The mean lateral and septal walls diastolic e′ wave at longitudinal’ 4 chamber view obtained by tissue Doppler were lower, while the ratio of transmitral early diastolic flow peak to septal and lateral mitral annulus average early diastolic peak velocities (E/e′ ratio) was higher in hypertensive patients with LVH compared to the other two groups, but the differences between them did not reached statistical significance. Results in the same direction were obtained with regard to the average rate of systolic excursion (s wave) of the interventricular septum and lateral wall at the mitral annulus level with tissue Doppler which was lower than controls and hypertensive patients without LVH. The absence of distinctness in these parameters of diastolic and systolic function could be explain by the statistical power of the sample, so a type 2 error could be another limitation of the present study.

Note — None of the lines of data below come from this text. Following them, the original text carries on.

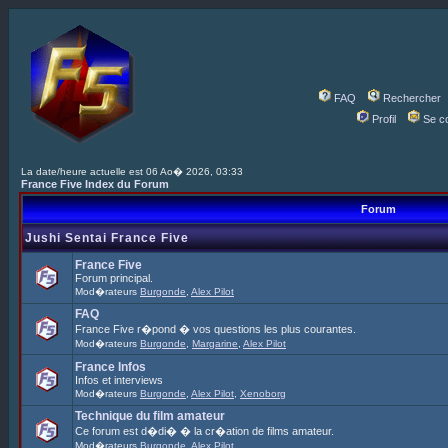
FAQ
Rechercher
Profil
Se c
La date/heure actuelle est 06 Ao� 2026, 03:33
France Five Index du Forum
Forum
Jushi Sentai France Five
France Five
Forum principal.
Mod�rateurs
Burgonde
,
Alex Pilot
FAQ
France Five r�pond � vos questions les plus courantes.
Mod�rateurs
Burgonde
,
Margarine
,
Alex Pilot
France Infos
Infos et interviews
Mod�rateurs
Burgonde
,
Alex Pilot
,
Xenoborg
Technique du film amateur
Ce forum est d�di� � la cr�ation de films amateur.
Mod�rateurs
Burgonde
,
Alex Pilot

An analysis of the baseline characteristics of the sample shows that hypertensive patients were significantly older than control subjects and at the same time there were statistically significant differences in the ages of the three groups. Aware of these data an ANOVA test adjusted by sex and age was applied, and in fact, this adjustment increased the differences between groups. So, the significantly greater presence of LV dysfunction in hypertensive patients without LVH than in controls was not due to the sample characteristics. On the other side, the patients included in the study had predominantly isolated systolic hypertension since although ABPM diastolic blood pressure was higher in hypertensive patients than in controls, the mean 24 h was lower than 80 mmHg, and even hypertensive patients had higher diastolic blood pressures than controls the differences were not statistically significant.

6 Conclusions

This study shows that non-treated hypertensive patients have both abnormal systolic and diastolic function early in the development of their condition. The Left Ventricular Myocardial Performance Index, also known as TEI Index, and the tissue Doppler version called modified Tei index, are efficient tools to detect such subtle abnormalities. While the guidelines of clinical practice in hypertension do not introduce the concept of cardiac dysfunction for cardiovascular risk stratification, the recently published guidelines of the European Societies of Cardiology and Hypertension support to assess ventricular function with tissue Doppler depending on availability [9]. In this context, the modified TEI index, as a simple and reproducible tool evaluating simultaneously systolic and diastolic function, could become an essential procedure in assessing hypertensive patients with preserved ejection fraction.